Exploring Semantic Kernel
Introduction
We have come to learn during the past months that AI-powered LLM(large language model)'s are good at generating text based on user input. We quickly discovered the obvious benefits and disadvantages as these models were made publicly available from early on.
The less talked about topic is how traditional businesses have utilized the power of LLM's and AI. The obvious question which I often bump into is "can it DO anything else than generate text"? This question was the foundation of my interest towards Semantic Kernel, an AI orchestration tool for developers and data experts.
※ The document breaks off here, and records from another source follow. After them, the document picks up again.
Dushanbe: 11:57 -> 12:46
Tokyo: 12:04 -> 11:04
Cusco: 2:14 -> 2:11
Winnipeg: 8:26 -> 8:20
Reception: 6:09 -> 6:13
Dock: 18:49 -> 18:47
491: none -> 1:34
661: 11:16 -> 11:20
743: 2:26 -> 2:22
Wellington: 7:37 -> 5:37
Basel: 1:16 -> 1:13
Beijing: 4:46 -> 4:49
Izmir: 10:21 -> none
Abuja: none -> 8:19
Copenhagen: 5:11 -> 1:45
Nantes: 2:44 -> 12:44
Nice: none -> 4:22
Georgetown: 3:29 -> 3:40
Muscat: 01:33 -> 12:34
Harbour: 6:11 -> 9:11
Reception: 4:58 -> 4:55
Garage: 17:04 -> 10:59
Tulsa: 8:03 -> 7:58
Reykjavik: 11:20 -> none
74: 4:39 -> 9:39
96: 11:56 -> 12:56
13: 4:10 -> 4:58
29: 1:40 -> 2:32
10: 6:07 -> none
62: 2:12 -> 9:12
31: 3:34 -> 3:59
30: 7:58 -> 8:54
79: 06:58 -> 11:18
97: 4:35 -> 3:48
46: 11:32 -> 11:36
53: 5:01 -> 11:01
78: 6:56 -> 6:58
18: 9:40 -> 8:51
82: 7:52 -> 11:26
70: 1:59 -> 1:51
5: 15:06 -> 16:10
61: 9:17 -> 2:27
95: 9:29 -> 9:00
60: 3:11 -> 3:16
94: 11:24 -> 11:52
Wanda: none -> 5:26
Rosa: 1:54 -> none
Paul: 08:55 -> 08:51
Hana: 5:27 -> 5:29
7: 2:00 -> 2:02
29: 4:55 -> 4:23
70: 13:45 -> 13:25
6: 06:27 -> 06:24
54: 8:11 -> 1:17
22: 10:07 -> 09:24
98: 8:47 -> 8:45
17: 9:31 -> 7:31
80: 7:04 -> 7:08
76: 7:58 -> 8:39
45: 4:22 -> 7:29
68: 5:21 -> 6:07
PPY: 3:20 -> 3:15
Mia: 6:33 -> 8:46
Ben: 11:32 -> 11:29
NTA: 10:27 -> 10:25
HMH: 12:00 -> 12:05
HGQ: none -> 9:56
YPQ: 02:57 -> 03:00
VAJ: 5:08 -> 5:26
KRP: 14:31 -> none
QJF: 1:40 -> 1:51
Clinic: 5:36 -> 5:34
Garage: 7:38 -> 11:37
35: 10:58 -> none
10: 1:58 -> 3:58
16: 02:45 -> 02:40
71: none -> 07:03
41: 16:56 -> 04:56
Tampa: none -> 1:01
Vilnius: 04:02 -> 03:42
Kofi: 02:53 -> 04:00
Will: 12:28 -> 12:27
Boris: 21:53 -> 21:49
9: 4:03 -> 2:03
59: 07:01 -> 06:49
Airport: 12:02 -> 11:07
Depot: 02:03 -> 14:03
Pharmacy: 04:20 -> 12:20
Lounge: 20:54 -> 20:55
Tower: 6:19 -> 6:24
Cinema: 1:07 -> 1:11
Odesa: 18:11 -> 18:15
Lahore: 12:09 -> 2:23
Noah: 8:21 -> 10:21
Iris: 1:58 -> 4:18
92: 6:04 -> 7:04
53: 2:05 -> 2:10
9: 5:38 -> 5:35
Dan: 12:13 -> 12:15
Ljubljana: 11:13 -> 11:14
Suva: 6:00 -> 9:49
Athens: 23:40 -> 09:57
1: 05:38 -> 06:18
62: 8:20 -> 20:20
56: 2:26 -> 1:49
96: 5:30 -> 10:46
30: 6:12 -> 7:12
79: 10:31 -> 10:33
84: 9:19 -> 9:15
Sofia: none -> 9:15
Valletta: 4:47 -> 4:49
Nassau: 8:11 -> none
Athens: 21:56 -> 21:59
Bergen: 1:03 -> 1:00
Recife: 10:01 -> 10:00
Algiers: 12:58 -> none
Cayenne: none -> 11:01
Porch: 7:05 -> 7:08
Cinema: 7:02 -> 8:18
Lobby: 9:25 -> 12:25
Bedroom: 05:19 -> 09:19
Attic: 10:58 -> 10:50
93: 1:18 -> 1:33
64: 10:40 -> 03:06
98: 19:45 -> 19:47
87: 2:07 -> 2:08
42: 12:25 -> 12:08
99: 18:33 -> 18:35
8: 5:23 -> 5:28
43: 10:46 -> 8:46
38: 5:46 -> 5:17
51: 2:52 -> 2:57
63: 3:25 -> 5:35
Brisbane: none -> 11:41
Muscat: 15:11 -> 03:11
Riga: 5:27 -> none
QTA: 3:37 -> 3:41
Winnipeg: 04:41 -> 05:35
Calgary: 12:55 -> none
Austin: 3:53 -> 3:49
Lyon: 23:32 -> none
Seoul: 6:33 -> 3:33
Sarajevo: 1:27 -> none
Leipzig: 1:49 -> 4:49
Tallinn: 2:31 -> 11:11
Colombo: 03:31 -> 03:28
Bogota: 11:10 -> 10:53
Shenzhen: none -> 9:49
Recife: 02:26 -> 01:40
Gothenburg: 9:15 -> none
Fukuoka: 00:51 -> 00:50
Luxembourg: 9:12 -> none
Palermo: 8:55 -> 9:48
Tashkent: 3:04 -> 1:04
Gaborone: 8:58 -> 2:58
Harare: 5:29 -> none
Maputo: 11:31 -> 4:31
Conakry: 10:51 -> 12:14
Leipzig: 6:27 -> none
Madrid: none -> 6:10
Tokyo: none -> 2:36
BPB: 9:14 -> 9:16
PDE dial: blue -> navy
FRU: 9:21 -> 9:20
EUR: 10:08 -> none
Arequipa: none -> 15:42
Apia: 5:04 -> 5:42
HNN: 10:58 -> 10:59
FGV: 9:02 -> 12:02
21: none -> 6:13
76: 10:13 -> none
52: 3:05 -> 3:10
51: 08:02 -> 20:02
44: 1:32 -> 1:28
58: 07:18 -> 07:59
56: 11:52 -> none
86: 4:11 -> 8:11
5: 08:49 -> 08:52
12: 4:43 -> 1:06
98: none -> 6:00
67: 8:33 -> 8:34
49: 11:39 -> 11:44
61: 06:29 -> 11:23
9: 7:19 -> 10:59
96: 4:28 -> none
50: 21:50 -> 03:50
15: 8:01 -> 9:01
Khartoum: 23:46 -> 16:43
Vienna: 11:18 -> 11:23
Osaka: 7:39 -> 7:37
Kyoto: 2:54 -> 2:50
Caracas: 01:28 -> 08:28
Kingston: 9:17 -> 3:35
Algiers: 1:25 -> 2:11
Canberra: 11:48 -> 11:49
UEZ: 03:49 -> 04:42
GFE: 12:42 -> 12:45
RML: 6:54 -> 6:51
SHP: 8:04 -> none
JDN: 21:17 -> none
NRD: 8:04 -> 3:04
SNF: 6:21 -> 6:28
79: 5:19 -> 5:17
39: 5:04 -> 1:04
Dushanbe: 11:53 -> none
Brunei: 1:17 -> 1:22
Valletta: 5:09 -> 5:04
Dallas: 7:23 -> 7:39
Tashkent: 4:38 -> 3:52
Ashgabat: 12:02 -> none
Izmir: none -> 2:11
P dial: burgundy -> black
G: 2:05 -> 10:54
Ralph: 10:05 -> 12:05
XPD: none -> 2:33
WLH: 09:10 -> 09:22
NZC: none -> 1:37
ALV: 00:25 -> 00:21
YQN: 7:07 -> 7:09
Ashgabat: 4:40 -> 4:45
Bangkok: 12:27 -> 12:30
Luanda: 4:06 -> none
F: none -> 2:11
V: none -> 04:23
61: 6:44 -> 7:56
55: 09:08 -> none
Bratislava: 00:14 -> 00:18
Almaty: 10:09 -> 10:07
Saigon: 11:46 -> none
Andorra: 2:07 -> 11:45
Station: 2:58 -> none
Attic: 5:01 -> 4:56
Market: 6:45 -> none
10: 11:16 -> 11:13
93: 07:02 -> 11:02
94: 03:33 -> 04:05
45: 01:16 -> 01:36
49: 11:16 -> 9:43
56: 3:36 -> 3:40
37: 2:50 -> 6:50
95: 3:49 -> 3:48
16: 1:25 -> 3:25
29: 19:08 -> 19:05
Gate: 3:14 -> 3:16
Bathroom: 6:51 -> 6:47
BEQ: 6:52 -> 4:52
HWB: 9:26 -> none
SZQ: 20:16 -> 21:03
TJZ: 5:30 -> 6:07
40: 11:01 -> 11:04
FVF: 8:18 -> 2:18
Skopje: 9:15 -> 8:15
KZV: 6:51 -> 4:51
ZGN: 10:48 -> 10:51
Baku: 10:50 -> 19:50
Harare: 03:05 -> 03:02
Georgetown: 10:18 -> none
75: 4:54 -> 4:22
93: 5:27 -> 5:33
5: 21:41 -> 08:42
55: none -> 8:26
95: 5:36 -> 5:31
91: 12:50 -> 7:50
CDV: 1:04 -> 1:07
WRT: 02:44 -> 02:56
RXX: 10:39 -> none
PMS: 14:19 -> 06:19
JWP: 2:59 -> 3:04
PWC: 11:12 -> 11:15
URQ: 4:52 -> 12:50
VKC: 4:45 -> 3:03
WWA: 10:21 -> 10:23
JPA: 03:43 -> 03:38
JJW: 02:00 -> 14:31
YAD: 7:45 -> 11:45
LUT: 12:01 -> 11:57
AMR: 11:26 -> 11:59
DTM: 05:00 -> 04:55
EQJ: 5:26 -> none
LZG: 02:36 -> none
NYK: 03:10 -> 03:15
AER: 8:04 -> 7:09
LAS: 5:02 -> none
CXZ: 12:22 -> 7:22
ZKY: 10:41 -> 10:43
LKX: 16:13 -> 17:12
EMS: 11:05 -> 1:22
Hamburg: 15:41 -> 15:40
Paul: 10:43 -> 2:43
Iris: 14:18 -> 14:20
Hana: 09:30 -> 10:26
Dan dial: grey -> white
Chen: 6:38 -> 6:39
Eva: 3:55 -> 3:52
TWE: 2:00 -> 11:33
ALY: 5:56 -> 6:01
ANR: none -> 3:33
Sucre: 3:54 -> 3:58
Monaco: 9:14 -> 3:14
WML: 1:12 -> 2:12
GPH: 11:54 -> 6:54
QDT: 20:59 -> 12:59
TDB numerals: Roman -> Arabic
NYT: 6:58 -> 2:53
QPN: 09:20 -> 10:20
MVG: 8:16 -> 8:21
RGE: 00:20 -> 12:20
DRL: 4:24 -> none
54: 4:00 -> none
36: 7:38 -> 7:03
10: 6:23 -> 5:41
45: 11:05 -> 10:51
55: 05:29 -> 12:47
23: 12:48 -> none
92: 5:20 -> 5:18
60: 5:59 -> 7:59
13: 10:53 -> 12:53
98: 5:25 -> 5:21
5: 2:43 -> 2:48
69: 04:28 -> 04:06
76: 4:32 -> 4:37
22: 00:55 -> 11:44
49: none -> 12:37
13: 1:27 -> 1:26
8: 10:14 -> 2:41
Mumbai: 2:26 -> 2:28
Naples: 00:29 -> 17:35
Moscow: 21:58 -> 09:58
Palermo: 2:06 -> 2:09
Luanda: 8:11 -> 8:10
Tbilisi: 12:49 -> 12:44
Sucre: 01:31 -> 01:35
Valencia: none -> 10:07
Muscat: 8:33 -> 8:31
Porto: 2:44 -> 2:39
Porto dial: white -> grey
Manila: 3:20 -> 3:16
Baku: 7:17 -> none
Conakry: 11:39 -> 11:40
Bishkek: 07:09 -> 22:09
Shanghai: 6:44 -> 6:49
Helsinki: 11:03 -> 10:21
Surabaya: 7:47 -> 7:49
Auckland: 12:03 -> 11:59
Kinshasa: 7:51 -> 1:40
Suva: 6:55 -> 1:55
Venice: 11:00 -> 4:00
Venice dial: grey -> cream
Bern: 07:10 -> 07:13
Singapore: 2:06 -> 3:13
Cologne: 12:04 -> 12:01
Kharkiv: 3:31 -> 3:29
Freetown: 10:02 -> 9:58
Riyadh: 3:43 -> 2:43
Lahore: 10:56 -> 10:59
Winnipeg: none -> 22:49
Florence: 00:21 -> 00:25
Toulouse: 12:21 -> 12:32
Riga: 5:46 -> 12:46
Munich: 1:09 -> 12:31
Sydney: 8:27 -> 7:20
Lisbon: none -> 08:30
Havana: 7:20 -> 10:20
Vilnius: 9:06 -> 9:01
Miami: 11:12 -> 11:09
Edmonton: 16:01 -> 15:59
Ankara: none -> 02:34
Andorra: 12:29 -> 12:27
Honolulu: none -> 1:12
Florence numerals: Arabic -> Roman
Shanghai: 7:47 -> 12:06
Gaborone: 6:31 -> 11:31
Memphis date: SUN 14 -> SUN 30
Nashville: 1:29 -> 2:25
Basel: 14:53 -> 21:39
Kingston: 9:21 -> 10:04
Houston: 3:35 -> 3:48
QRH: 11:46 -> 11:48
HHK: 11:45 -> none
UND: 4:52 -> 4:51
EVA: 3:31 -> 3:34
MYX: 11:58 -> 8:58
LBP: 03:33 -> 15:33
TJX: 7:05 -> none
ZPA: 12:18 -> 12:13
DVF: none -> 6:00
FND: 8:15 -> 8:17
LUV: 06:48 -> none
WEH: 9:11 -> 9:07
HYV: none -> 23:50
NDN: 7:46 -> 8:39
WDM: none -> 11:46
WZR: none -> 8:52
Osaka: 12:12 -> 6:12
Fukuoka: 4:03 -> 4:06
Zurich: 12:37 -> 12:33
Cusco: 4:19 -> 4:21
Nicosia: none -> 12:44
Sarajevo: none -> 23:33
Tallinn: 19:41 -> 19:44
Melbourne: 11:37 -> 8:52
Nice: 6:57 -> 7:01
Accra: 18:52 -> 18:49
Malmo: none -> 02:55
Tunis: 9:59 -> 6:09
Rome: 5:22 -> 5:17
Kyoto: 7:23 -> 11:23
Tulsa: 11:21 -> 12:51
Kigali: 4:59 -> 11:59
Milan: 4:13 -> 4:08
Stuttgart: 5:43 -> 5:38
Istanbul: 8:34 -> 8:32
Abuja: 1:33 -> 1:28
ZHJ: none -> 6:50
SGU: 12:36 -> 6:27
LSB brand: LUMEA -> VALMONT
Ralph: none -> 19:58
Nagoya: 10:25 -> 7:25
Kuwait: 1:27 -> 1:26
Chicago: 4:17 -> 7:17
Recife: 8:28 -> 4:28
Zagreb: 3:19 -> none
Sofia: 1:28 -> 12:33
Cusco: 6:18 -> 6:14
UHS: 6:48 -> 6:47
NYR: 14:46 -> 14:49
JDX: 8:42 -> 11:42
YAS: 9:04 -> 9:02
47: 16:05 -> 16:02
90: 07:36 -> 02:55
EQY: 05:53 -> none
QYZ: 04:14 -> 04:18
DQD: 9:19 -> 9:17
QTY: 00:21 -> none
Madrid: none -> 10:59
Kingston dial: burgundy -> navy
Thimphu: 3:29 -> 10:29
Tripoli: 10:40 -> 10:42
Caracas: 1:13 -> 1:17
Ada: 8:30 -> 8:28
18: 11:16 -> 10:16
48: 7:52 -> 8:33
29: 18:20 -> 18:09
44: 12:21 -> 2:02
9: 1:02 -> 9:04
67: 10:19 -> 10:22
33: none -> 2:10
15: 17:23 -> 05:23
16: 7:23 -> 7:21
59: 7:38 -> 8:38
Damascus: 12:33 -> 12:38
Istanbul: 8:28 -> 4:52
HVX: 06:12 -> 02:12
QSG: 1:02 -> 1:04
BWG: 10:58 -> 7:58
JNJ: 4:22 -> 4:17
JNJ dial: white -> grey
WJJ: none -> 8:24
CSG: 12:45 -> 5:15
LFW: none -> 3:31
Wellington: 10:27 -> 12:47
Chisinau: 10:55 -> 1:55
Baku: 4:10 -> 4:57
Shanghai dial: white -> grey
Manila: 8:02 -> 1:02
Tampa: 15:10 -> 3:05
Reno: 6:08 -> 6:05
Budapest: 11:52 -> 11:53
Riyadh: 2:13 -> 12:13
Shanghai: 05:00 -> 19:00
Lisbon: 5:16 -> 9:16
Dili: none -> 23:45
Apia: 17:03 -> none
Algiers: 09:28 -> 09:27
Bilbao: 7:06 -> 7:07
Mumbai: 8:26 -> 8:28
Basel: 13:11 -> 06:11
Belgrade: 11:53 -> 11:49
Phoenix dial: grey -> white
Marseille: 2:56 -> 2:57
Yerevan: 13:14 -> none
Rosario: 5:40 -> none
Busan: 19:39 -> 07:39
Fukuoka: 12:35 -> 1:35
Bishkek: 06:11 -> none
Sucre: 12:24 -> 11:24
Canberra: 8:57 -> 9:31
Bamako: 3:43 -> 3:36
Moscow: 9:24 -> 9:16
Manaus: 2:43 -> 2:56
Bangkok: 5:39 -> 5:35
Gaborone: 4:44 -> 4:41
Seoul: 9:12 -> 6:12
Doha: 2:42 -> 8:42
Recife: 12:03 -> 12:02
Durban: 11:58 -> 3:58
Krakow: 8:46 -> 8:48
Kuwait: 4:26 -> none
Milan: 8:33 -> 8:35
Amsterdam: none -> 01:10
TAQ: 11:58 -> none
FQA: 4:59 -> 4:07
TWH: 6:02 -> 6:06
Semantic Kernel tries to narrow the gap between traditional software development and AI services. You can create your own plugins or attach already existing ones and orchestrate them as a sequence of actions for creating different kind of workflows based on semantic input.
Use case
On a high-level, I wanted my workflow to execute actions for fetching some data from somewhere, transforming it and then doing something useful with the data. I ended up with the following setup:
- Search for book reviews based on user input.
- Get the best result and translate it to Finnish.
- Summarize the review in two sentences.
- Send the summary to my personal email address.
High-level program flow
To make it work, I needed to install Azure OpenAI Service(you can also use Chat GPT) for text completion capabilities, Azure Cognitive Search for semantic search capabilities(this can be also utilized as a memory store) and I also needed email functionality so I decided to use Graph API for that. Azure Cognitive Search with semantic search support is a bit pricey(Standard plan required), so you might want to use a different storage solution for PoC purposes. However, that would require more work on the native function implementation.
Implementation
After installing the previously mentioned Azure services, we need to implement the actual flow. I'm using C# as the language here.
Create a project and install Microsoft.SemanticKernel NuGet package. At the time of writing, the latest version(0.19.230804.2-preview) is still in preview.
Plugins
We'll first create the required plugins which are essentially a group of functions. There are two types of functions, semantic and native, the first being actually and AI prompt and the latter being a custom C# class implementation. So we'll create two plugins with a native functions, one for searching the data and one for sending the email. We also utilize a ready-made WriterPlugin semantic functions for text transformation.
We'll just create simplified implementations for the native functions as the main objective is to illustrate the semantic kernel capabilities. First, let's create the class for representing our Cognitive Search data model.
public class AzureCognitiveSearchRecord
{
[SimpleField(IsKey = true, IsFilterable = false)]
public string id { get; set; } = string.Empty;
[SearchableField]
public string content { get; set; } = string.Empty;
[SearchableField]
public string title { get; set; } = string.Empty;
[SearchableField]
public string author { get; set; } = string.Empty;
}
Next we create the plugin which executes the actual search functionality. For this to work, we'll need to add Azure.Search.Documents NuGet package. We need to use the beta version(11.5.0-beta.4) which has the required semantic capabilities. The important part of the native function is the description which helps the orchestration to find the correct functionality for the requested prompt.
public class SearchPlugin
{
private readonly SearchIndexClient _adminClient;
private const string _indexName = "{}";
private readonly ConcurrentDictionary<string, SearchClient> _clientsByIndex = new();
public SearchPlugin(IOptionsMonitor<SearchConfigurationSettings> options)
{
var searchOptions = new SearchClientOptions();
AzureKeyCredential credentials = new(options.CurrentValue.Key);
_adminClient = new SearchIndexClient(new Uri(options.CurrentValue.Url), credentials, searchOptions);
}
[SKFunction]
[Description("Search for book reviews.")]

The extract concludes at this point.